YOUR OBJECTIVE:
Below are the records; collect from them each line containing the string "Systemen".

** Opening WORKING DATA block **

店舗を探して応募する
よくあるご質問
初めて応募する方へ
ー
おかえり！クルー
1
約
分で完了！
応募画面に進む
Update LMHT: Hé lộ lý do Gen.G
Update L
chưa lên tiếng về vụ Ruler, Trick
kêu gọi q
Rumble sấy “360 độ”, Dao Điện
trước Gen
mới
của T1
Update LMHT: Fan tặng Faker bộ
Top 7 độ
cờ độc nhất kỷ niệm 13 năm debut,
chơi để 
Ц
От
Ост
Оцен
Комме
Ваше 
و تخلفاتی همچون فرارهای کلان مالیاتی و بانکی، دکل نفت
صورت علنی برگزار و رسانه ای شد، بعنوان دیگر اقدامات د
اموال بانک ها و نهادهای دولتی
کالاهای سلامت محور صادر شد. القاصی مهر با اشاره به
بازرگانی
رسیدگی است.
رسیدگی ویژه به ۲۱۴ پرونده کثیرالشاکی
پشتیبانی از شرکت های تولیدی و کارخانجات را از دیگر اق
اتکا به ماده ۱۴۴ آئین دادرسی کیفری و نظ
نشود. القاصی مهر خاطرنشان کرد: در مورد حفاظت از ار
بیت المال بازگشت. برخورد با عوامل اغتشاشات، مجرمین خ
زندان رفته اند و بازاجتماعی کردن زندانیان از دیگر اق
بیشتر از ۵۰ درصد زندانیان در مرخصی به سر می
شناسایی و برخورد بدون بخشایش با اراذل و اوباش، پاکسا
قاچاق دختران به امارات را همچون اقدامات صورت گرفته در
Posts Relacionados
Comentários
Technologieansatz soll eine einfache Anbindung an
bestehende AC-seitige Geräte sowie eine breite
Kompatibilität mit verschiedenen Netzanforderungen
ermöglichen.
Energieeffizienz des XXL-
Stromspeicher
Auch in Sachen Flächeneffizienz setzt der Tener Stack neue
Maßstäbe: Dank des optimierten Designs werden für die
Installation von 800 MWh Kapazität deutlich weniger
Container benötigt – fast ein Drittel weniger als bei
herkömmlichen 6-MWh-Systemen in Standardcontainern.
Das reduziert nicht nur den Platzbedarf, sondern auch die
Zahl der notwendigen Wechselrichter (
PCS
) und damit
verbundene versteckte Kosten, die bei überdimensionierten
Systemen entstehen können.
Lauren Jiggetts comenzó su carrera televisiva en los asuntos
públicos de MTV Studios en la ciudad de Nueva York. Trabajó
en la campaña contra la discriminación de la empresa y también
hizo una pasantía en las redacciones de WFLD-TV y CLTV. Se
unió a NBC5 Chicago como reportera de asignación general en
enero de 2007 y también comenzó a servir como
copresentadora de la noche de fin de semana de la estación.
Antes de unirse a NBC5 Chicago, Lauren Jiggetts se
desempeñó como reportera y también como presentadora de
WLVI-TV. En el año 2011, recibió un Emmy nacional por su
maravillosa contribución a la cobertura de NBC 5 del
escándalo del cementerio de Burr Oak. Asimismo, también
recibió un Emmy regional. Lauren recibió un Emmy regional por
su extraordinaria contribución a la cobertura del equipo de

** Closing WORKING DATA block **

EXERCISE OUTPUT:
herkömmlichen 6-MWh-Systemen in Standardcontainern.
Systemen entstehen können.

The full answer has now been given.